> Task goal
Taking only the lines of the data below from the line with "Обслуживание для автосервиса" to the line with "香港贸发局流动应用程式", ends included, write them out exactly and without pictures.

[Records from a collection]
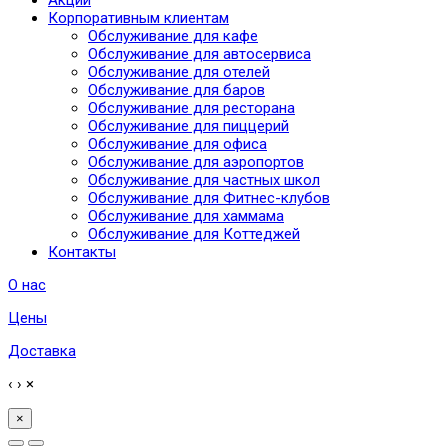
Корпоративным клиентам
Обслуживание для кафе
Обслуживание для автосервиса
Обслуживание для отелей
Обслуживание для баров
Обслуживание для ресторана
Обслуживание для пиццерий
Обслуживание для офиса
Обслуживание для аэропортов
Обслуживание для частных школ
Обслуживание для Фитнес-клубов
Обслуживание для хаммама
Обслуживание для Коттеджей
Контакты
О нас
Цены
Доставка
‹
›
×
×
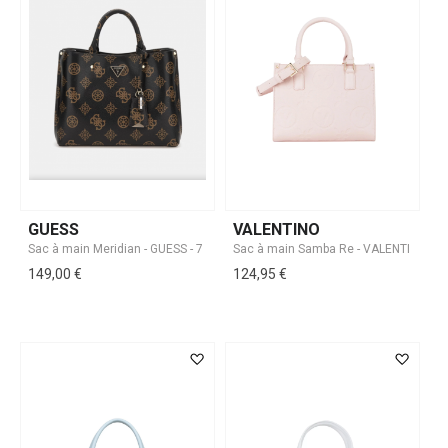
GUESS
VALENTINO
149,00 €
124,95 €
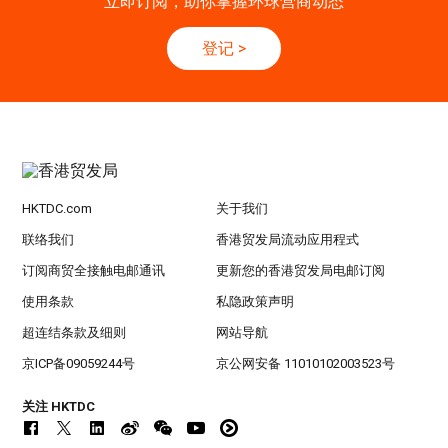
立即订阅，助你掌握环球营商动态
-27/9
「香港好物节 (东盟)」2026
登记
>
香港
13.10.2026 - 16.10.2026
13-16
国际电子组件及生产技术展 2025 (香港会议展
OCT
览中心)
HKTDC.com
关于我们
联络我们
香港贸发局流动应用程式
订阅商贸全接触电邮通讯
更新您的香港贸发局电邮订阅
使用条款
私隐政策声明
超连结条款及细则
网站导航
京ICP备09059244号
京公网安备 11010102003523号
关注 HKTDC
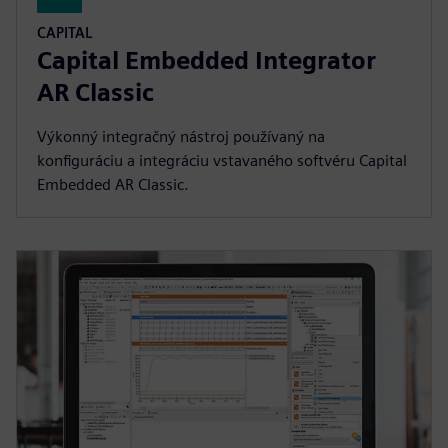
CAPITAL
Capital Embedded Integrator
AR Classic
Výkonný integračný nástroj používaný na
konfiguráciu a integráciu vstavaného softvéru Capital
Embedded AR Classic.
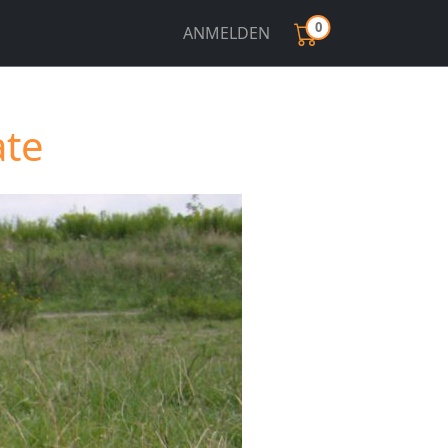
0
ANMELDEN
ate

> Problem solution
Обслуживание для автосервиса
Обслуживание для отелей
Обслуживание для баров
Обслуживание для ресторана
Обслуживание для пиццерий
Обслуживание для офиса
Обслуживание для аэропортов
Обслуживание для частных школ
Обслуживание для Фитнес-клубов
Обслуживание для хаммама
Обслуживание для Коттеджей
Контакты
О нас
Цены
Доставка
‹
›
×
×
GUESS
VALENTINO
149,00 €
124,95 €
立即订阅，助你掌握环球营商动态
-27/9
「香港好物节 (东盟)」2026
登记
>
香港
13.10.2026 - 16.10.2026
13-16
国际电子组件及生产技术展 2025 (香港会议展
OCT
览中心)
HKTDC.com
关于我们
联络我们
香港贸发局流动应用程式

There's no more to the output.